Paul Schlesselman auf einem Polizeifoto.Großansicht
Washington (dpa) - Ein amerikanischer Neonazi, der 2008 den damaligen US-Präsidentschaftskandidaten Barack Obama und andere Afroamerikaner umbringen wollte, hat sich vor einem Bundesgericht in Tennessee schuldig bekannt.

Das Schuldbekenntnis am Donnerstag (Ortszeit) war nach Angaben der Justizbehörden in Washington Teil einer Vereinbarung zwischen dem Beschuldigten Paul Schlesselman und der US-Anklagebehörde. Der 19-Jährige aus Arkansas habe unter anderem Verschwörung und Bedrohung eines Präsidentschaftskandidaten zugegeben. Im Gegenzug muss er für zehn Jahre hinter Gitter.
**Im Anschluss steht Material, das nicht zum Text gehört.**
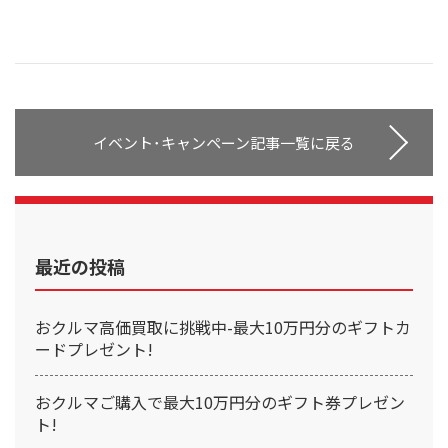
イベント･キャンペーン記事一覧に戻る
最近の投稿
おクルマ高価買取に挑戦中-最大10万円分のギフトカ
ードプレゼント!
おクルマご購入で最大10万円分のギフト券プレゼン
ト!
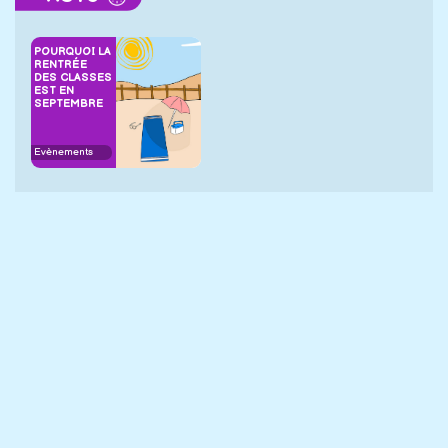
POURQUOI LA
RENTRÉE
DES CLASSES
EST EN
SEPTEMBRE
Evènements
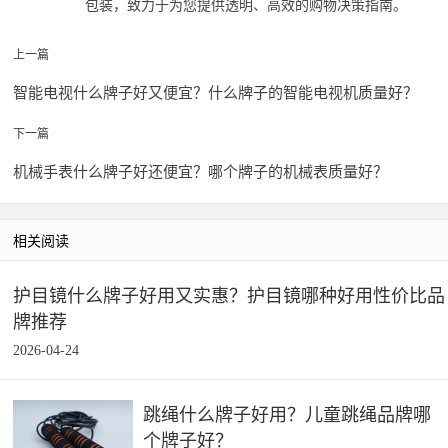
包装，致力于为您提供透明、高效的购物决策指南。
上一篇
智能电视什么牌子好又便宜？什么牌子的智能电视机质量好？
下一篇
机械手表什么牌子好还便宜？哪个牌子的机械表质量好？
相关阅读
护目镜什么牌子好用又实惠？护目镜哪种好用性价比品
牌推荐
2026-04-24
跳绳什么牌子好用？儿童跳绳品牌哪
个牌子好？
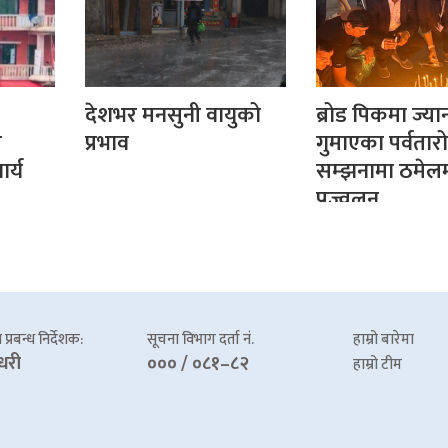
देशभर मनसुनी वायुको
ब्रोड पिकमा ज्या
र
प्रभाव
गुमाएका पर्वतार
र्य
सम्झनामा ठमेल
प्रज्वलन
प्रबन्ध निर्देशक:
सूचना विभाग दर्ता नं.
हाम्रो बारेमा
धरी
००० / ०८१–८२
हाम्रो टीम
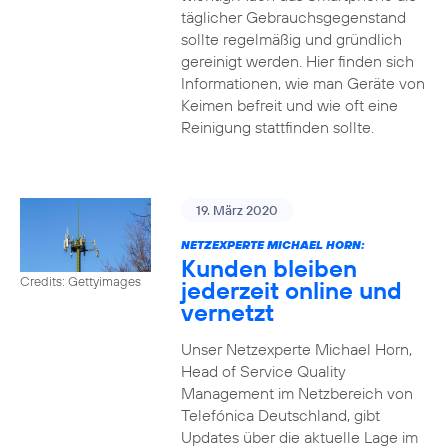
täglicher Gebrauchsgegenstand
sollte regelmäßig und gründlich
gereinigt werden. Hier finden sich
Informationen, wie man Geräte von
Keimen befreit und wie oft eine
Reinigung stattfinden sollte.
19. März 2020
NETZEXPERTE MICHAEL HORN:
Kunden bleiben
Credits: Gettyimages
jederzeit online und
vernetzt
Unser Netzexperte Michael Horn,
Head of Service Quality
Management im Netzbereich von
Telefónica Deutschland, gibt
Updates über die aktuelle Lage im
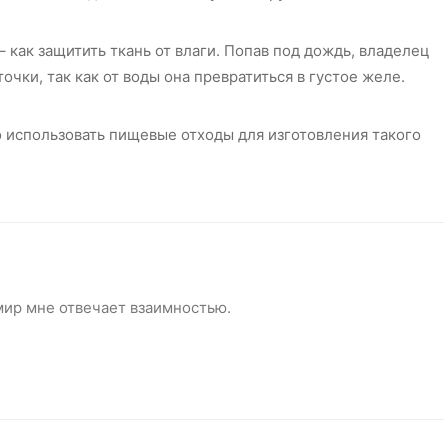
– как защитить ткань от влаги. Попав под дождь, владелец
чки, так как от воды она превратиться в густое желе.
о использовать пищевые отходы для изготовления такого
мир мне отвечает взаимностью.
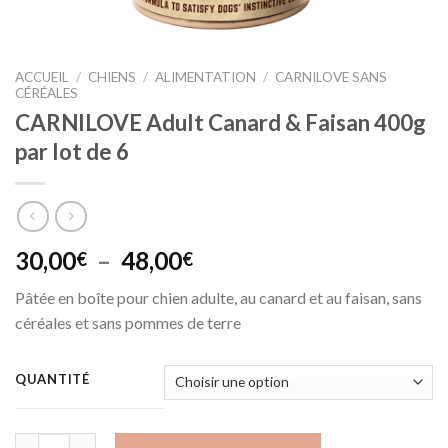
ACCUEIL
/
CHIENS
/
ALIMENTATION
/
CARNILOVE SANS
CÉRÉALES
CARNILOVE Adult Canard & Faisan 400g
par lot de 6
Plage
30,00
–
48,00
€
€
de
Pâtée en boîte pour chien adulte, au canard et au faisan, sans
prix :
céréales et sans pommes de terre
30,00€
à
48,00€
QUANTITÉ
quantité de CARNILOVE Adult Canard & Faisan 400g par lot de 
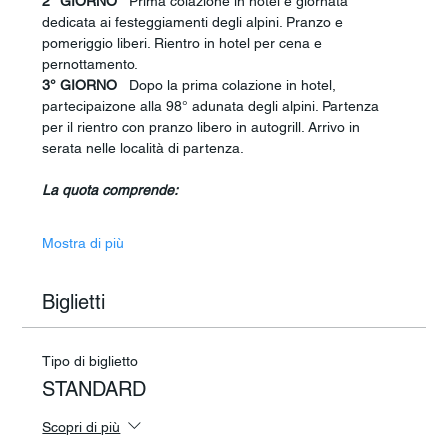
2° GIORNO
   Prima colazione in hotel e giornata 
dedicata ai festeggiamenti degli alpini. Pranzo e 
pomeriggio liberi. Rientro in hotel per cena e 
pernottamento.
3° GIORNO
   Dopo la prima colazione in hotel, 
partecipaizone alla 98° adunata degli alpini. Partenza 
per il rientro con pranzo libero in autogrill. Arrivo in 
serata nelle località di partenza.
La quota comprende:
Mostra di più
Biglietti
Tipo di biglietto
STANDARD
Scopri di più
Schlesselman war im Oktober 2008 zusammen mit dem zwei Jahre älteren Daniel Cowart aus Tennessee festgenommen worden. Die Skinheads hatten sich nach Angaben der Justizbehörden als Vertreter einer «Weißen Macht» gesehen und geplant, Dutzende Afroamerikaner zu töten. Sie planten demnach einen brutalen Raubzug durch das Land.

Höhepunkt ihres Vorhabens sollte am Ende der Mord an Obama sein. Dafür wollten die beiden Neo-Nazis in Frack und Zylinder gekleidet aus einem fahrenden Auto auf den Präsidentschaftskandidaten schießen. «Ungeachtet großer Fortschritte bei den Bürgerrechten gibt es in unserem Land noch immer zuviel von Hass motivierter Gewalt, wie dieses Mordkomplott zeigt», sagte ein Sprecher der Justizbehörden, Thomas Perez. Schlesselmans Komplize Cowart befindet sich bereits in Haft.